The Easel

4th July 2017

Sophie Calle at Fort Mason: Reports from love’s front lines

It’s difficult to be precise about the art of celebrated French conceptual artist Sophie Calle. A gallery blurb says her projects deal with issues of absence and loss. She based one such project on a break-up email received from a lover. Calle circulated the note to a wide circle of women requesting their analysis “without pathos”. An excellent background piece sums up her work thus: “autobiography wrung dry of all emotion”.

Myth-Maker of the Brothel

Utamaro painted refined scenes of beautiful women in Tokyo’s brothels. In truth this “floating world” was not so glamorous nor he its habitué. His celebrated paintings possibly had rather prosaic origins: “Politically oppressive, the authorities nonetheless gave license to men to indulge themselves in amusement. Sex, kept in bounds by rules of social etiquette, was less threatening … than political activity.”

27th June 2017

A new window into Wright

“World’s greatest architect” Frank Lloyd Wright once declared of himself. Wright’s many projects often drew on a central idea – “organic” architecture that harmonised people and the landscape. “Despite Wright’s mothlike attraction to the flame of celebrity, he was deeply engaged with the essential question of how buildings can uplift the lives of individuals and communities.” Images and a video (4 min) are here.

The ‘August Sander’ Show At Hauser & Wirth Reaffirms Photography As Art Form

Physiognomy – the inference of personality from someone’s appearance – doesn’t work. But a century ago it motivated Sander to photograph thousands of his fellow Germans. “All of his subjects seem to wear labor like a badge. [Sander said] allow me to be honest and tell the truth about our age and its people”. Sadly, he didn’t prove the theory but did lay the foundations of fine art photography. Some images are here.

Image: Hauser and Wirth

Calder: Hypermobility 2017

We are so used to Calder’s works that it’s easy to forget how radical he was. His leap of inspiration – from observing Mondrian’s work to thinking kinetic sculpture – was huge. “[His work], freed from coffee tables and institutional lawns, regains its purity of intent, abstracted once again into the primary tools of form, shape, line and movement … you realise that a Calder is in its essence its own language, a vocabulary of fresh ideas.”

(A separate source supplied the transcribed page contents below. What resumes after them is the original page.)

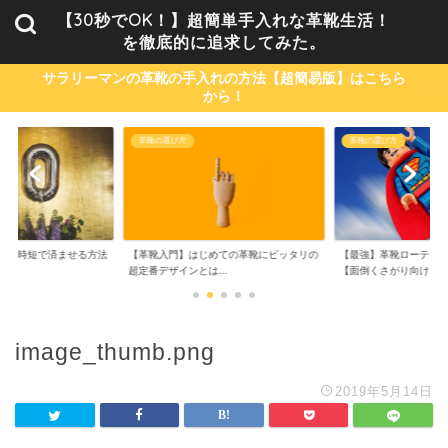
【30秒でOK！】超簡単手入れな革靴生活！
を徹底的に追求してみた。
サラリーマンの革靴の手入れの方法【超簡易版】はこちら
から！
革靴の選び方
革靴の選び方
単・時短で済ませる方法
【革靴入門】はじめての革靴にピッタリの
【最強】革靴ローテーシ
..
超定番デザインとは...
【面倒くさがり向け...
image_thumb.png
2019年5月14日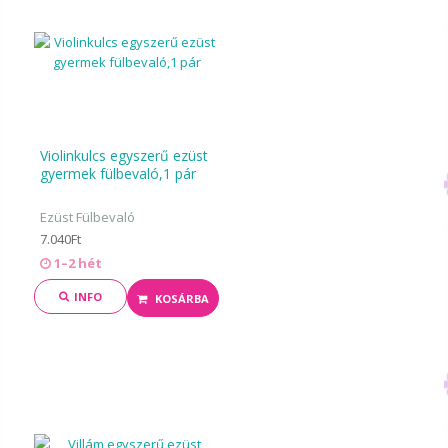
Violinkulcs egyszerű ezüst
gyermek fülbevaló,1 pár
Ezüst Fülbevaló
7.040Ft
1–2 hét
INFO
KOSÁRBA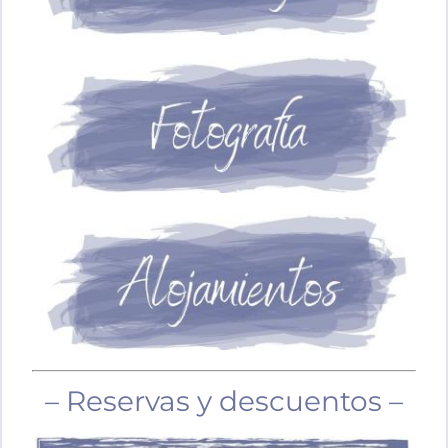
– Reservas y descuentos –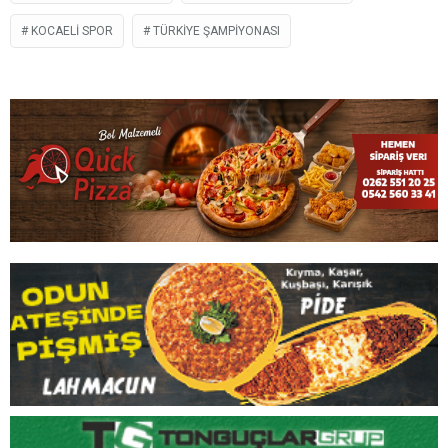
KOCAELI SPOR
TÜRKIYE ŞAMPIYONASI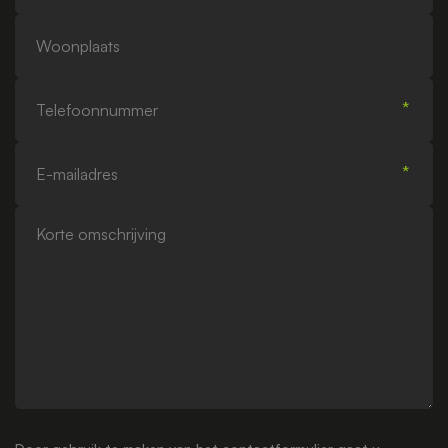
Woonplaats
Telefoonnummer
E-
mailadres
Korte
omschrijving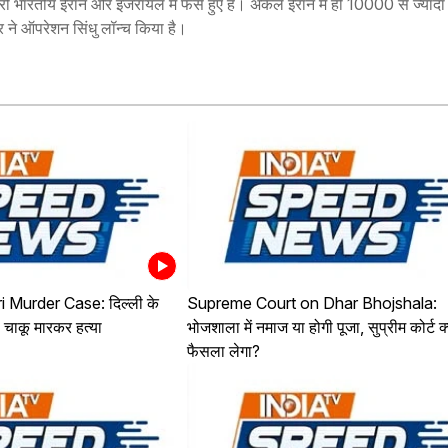
 भारतीय ईरान और इजरायल में फंसे हुए हैं। अकेले ईरान में ही 10000 से ज्याद
कार ने ऑपरेशन सिंधु लॉन्च किया है।
 Murder Case: दिल्ली के
Supreme Court on Dhar Bhojshala:
ी चाकू मारकर हत्या
भोजशाला में नमाज या होगी पूजा, सुप्रीम कोर्ट क
फैसला लेगा?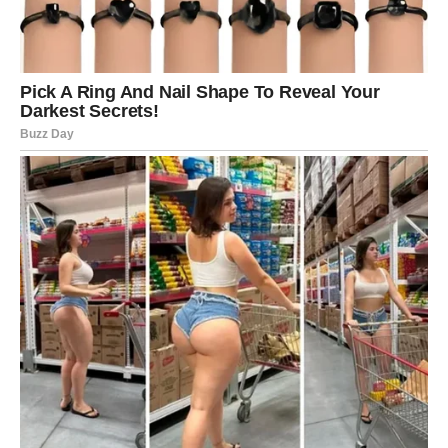
Iako ste u posljednje vrijeme često imale osjećaj da vaš
trud niko ne primjećuje, sada dolazi vrijeme kada će se
stvari početi mijenjati.
Mnoge Škorpije će tokom narednog perioda dobiti priliku
da pokažu koliko vrijede.
Moguće su veoma važne promjene povezane sa poslom,
finansijama ili ljudima koji mogu imati veliki uticaj na vašu
budućnost.
Kada je novac u pitanju, pred vama je stabilniji period.
Ono što će vas posebno iznenaditi jeste činjenica da će
se problemi koji vas dugo opterećuju početi rješavati
mnogo brže nego što trenutno očekujete.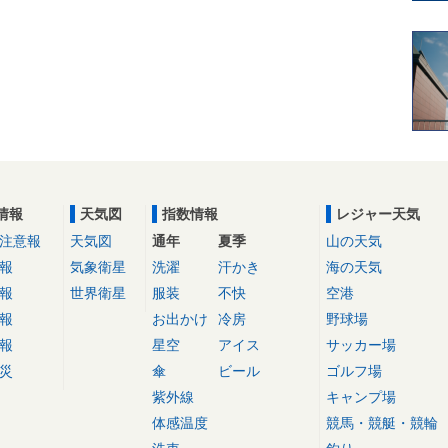
情報
天気図
指数情報
レジャー天気
注意報
天気図
通年
夏季
山の天気
報
気象衛星
洗濯
汗かき
海の天気
報
世界衛星
服装
不快
空港
報
お出かけ
冷房
野球場
報
星空
アイス
サッカー場
災
傘
ビール
ゴルフ場
紫外線
キャンプ場
体感温度
競馬・競艇・競輪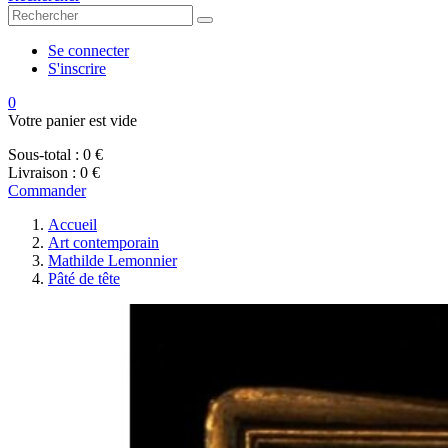
Se connecter
S'inscrire
0
Votre panier est vide
Sous-total :
0 €
Livraison :
0 €
Commander
Accueil
Art contemporain
Mathilde Lemonnier
Pâté de tête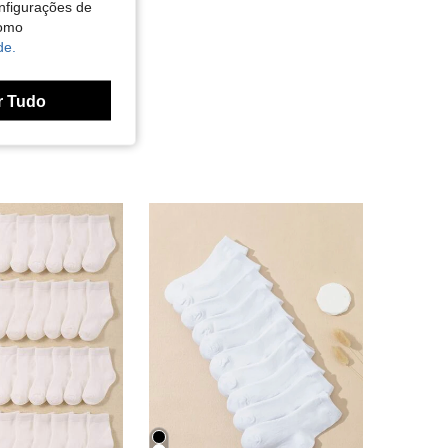
nfigurações de
como
de.
r Tudo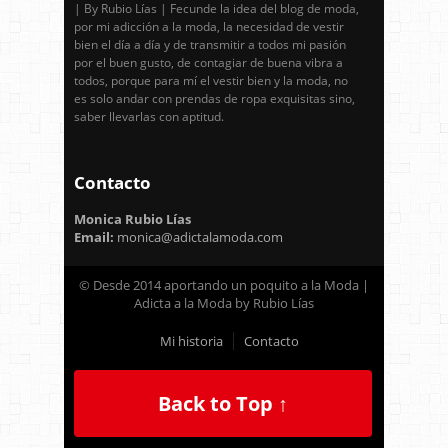
| By Rubio Lías | Fecunde la idea del blog de moda,
por mi adicción a la moda, la necesidad de vestir
bien el día a día y de transmitir a todos mi pasión
por el buen gusto, de contagiar de buena vibra a
todos, porque para mí el vestir bien y la moda, no
es solo andar con prendas de ropa exquisitas sino,
saber llevarlas con aptitud.
Contacto
Monica Rubio Lías
Email:
monica@adictalamoda.com
© Desde 2014 aportando un poquito a la Moda |
Adicta a la Moda by Rubio Lías
Mi historia
Contacto
Back to Top ↑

John D. Graham and “Another Way of Making Modern Art”

European emigres arrived in 1920’s America in such numbers that they created a new avant garde. None of the newcomers was to prove more influential than John Graham. Steeped in the theories of Jung, he advocated painting from the unconscious. His own portraits show this with their psychosexual undercurrents. But the idea caught on even more among those around him – de Kooning and particularly a young Jackson Pollock.

Tracing Seismic Culture from its Highs to its Lows

Reviewers seem flummoxed by Murakami. He doesn’t see a difference between high and low art. Fine – but given the multiple assistants, his manga characters and the slick marketing, is he serious? “[The show is] more like watching someone capitalize on whatever happens to resonate… are we all moving toward a world wherein there is no difference between avant-garde and kitsch?” An excellent video (7.5 min) is here and more images here.